Wickham became their manager as well as producer, renamed them simply "Labelle," and revamped their image and music. The three women donned futuristic outfits, started covering rock tunes, and even opened for the Who on the U.S. leg of the British rockers' tour. Signing with Warner Brothers, they issued Labelle in 1971, which featured funkier versions of Carole King as well as Rolling Stones' songs. Hendryx wrote a couple of songs for the album, one of them with Patti Labelle. Their next release, 1972's Moon Shadow, had them covering the popular Cat Stevens hit from the previous year, as well as the Who's "Won't Get Fooled Again"; Patti Labelle penned the remainder of the songs.
Hendryx, Labelle, and Dash were forced to move to the RCA label, which issued Pressure Cookin' in 1973. Hendryx wrote most of the songs for the album, but there were no standouts. Jettisoned by their corporate parent once again due to a lack of commercial success, they landed at Epic in 1974, which paired them with veteran New Orleans producer Allen Toussaint. Their fourth LP as Labelle, Nightbirds, was recorded there, and songwriters Bob Crewe and Kenny Nolan, who had enjoyed a recent hit with Frankie Valli's "My Eyes Adored You," stepped in to provide the racy "Lady Marmalade." A drastic change from the Valli song, "Lady Marmalade" was the tale of a New Orleans prostitute that featured the memorable line, "Voulezvous couchez avec moi ce soir?." Released in late 1974, Nightbirds steadily climbed the charts, thanks to "Lady Marmalade," which reached number one in March of 1975.
Buoyed by their success, Hendryx and the group had a few more minor hits with Phoenix and Chameleon, but never scored a repeat of the "Lady Marmalade" hit. By then Hendryx was writing the majority of the songs, but 1976's Chameleon showed a more avant-garde, experimental style, and many of the tracks clocked in at over five minutes in length. The group decided to go their separate ways that same year. Hendryx was a bit surprised by it, she told New York Times journalist John Rockwell. "It was a conflict that was almost not spoken," she said a year later. "I wrote for the group, and if Pat[ti] did harbor any kind of feelings that she didn't want to sing what I wrote, she didn't let on. I assumed that all our heads were in the same place, but I found out they were not."
Hendryx put out her eponymous solo debut in 1977 on Epic. The label, however, was uncertain about how to market a black female rock singer, and the meager promotional efforts kept the record buried. In order to make ends meet, Hendryx was forced to rely on studio work; the gigs helped introduce her to a number of musicians and producers who became fans, and she went on to sing backup with the Talking Heads.

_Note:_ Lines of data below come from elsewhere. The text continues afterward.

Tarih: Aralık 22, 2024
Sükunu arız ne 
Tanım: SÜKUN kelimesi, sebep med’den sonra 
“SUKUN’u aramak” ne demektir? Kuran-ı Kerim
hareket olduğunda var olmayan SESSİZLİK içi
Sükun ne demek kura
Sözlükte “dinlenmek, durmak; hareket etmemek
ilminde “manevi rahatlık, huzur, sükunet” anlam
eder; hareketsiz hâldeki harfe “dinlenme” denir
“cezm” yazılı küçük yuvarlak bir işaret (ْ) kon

Members of that group linked her to experimental New York producer Bill Laswell, who helped out for her second solo effort, Nona, in 1983. One track on it, "Design for Living," featured an all-star lineup of Talking Head Tina Weymouth on bass, Go-Go's drummer Gina Schock, Nancy Wilson of Heart playing guitar, and even Laurie Anderson on violin. A People review asserted that "Hendryx's voice is not the most distinctive instrument going, but she uses it to great advantage."

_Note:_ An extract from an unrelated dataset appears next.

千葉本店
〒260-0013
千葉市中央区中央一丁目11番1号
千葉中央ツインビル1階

For her new label, RCA, Hendryx produced a third record, 1984's The Art of Defense, and Heat a year later. Female Trouble was released in 1987 on EMI. None failed to produce any Top 40 hits, but each made a respectable dent in the R&B album charts. By 1989 she had formed her own label, Private Music, which issued her sixth solo work, Skin Diver, in 1989. Three years later she teamed with soul singer Billy Vera for You Have to Cry Sometime, a 1992 release of vintage R&B covers on the Shanachie label. Nearly four decades after her own career began, Hendryx reflected on the difficulties of the music business, in an interview with the Advocate 's Carole Pope. "It's as tough as ever for emerging artists," she asserted. "Rock and roll is not considered black music. It's been co-opted by the white audience, and it's difficult to reclaim as our own. Radio dictates what rock is, and its parameters are increasingly narrow."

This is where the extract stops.